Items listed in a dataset
____________________
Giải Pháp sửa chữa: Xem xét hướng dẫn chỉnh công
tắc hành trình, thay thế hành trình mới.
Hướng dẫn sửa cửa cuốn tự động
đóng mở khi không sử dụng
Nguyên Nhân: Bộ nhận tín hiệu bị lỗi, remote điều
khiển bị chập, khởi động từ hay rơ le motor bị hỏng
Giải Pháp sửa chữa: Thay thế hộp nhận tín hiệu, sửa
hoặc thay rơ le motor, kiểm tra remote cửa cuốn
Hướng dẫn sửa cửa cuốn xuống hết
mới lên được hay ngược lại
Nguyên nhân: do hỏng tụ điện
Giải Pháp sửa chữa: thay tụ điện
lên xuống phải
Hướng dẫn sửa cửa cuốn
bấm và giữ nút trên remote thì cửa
____________________
■ PROBLEM DESCRIPTION ■
Print exactly the lines that run from the line containing "Giải Pháp sửa chữa: thay tụ điện" to the end of the data, both ends included.

■ TASK RESULT ■
Giải Pháp sửa chữa: thay tụ điện
lên xuống phải
Hướng dẫn sửa cửa cuốn
bấm và giữ nút trên remote thì cửa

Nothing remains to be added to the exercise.